» Your instructions: Once the line containing "cá nhân của" is found in the data below, output that line and every line after it through the last, unchanged and with nothing else.

» Given information:

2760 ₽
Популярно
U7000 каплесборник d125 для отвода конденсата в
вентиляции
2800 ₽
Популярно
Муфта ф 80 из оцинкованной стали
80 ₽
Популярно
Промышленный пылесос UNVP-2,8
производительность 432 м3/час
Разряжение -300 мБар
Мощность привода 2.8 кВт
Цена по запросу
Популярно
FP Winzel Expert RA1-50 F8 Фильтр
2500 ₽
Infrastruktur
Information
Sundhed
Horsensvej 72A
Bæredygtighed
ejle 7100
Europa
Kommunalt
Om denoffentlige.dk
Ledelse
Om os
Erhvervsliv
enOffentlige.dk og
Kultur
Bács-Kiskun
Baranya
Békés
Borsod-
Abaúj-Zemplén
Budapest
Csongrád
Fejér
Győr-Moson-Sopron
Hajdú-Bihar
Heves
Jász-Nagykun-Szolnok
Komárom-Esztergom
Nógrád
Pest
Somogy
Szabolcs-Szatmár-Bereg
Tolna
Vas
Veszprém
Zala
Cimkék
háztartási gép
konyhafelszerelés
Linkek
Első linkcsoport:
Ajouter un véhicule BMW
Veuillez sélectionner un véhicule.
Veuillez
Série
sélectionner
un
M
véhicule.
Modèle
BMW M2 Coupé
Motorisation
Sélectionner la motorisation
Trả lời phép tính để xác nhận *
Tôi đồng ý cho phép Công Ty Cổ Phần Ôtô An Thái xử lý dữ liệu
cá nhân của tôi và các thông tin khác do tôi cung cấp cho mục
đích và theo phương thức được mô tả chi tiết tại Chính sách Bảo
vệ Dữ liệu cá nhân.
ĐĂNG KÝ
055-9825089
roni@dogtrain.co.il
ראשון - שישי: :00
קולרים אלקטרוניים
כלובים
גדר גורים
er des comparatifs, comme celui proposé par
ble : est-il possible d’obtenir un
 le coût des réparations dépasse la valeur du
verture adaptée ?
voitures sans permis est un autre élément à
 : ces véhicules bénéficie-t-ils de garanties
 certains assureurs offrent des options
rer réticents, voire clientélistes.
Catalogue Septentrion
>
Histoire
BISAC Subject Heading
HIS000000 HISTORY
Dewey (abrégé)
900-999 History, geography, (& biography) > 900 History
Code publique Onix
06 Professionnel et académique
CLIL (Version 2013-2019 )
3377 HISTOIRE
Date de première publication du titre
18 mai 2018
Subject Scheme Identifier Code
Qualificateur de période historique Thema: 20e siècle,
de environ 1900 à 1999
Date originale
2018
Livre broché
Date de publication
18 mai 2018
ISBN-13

» Your solution:
cá nhân của tôi và các thông tin khác do tôi cung cấp cho mục
đích và theo phương thức được mô tả chi tiết tại Chính sách Bảo
vệ Dữ liệu cá nhân.
ĐĂNG KÝ
055-9825089
roni@dogtrain.co.il
ראשון - שישי: :00
קולרים אלקטרוניים
כלובים
גדר גורים
er des comparatifs, comme celui proposé par
ble : est-il possible d’obtenir un
 le coût des réparations dépasse la valeur du
verture adaptée ?
voitures sans permis est un autre élément à
 : ces véhicules bénéficie-t-ils de garanties
 certains assureurs offrent des options
rer réticents, voire clientélistes.
Catalogue Septentrion
>
Histoire
BISAC Subject Heading
HIS000000 HISTORY
Dewey (abrégé)
900-999 History, geography, (& biography) > 900 History
Code publique Onix
06 Professionnel et académique
CLIL (Version 2013-2019 )
3377 HISTOIRE
Date de première publication du titre
18 mai 2018
Subject Scheme Identifier Code
Qualificateur de période historique Thema: 20e siècle,
de environ 1900 à 1999
Date originale
2018
Livre broché
Date de publication
18 mai 2018
ISBN-13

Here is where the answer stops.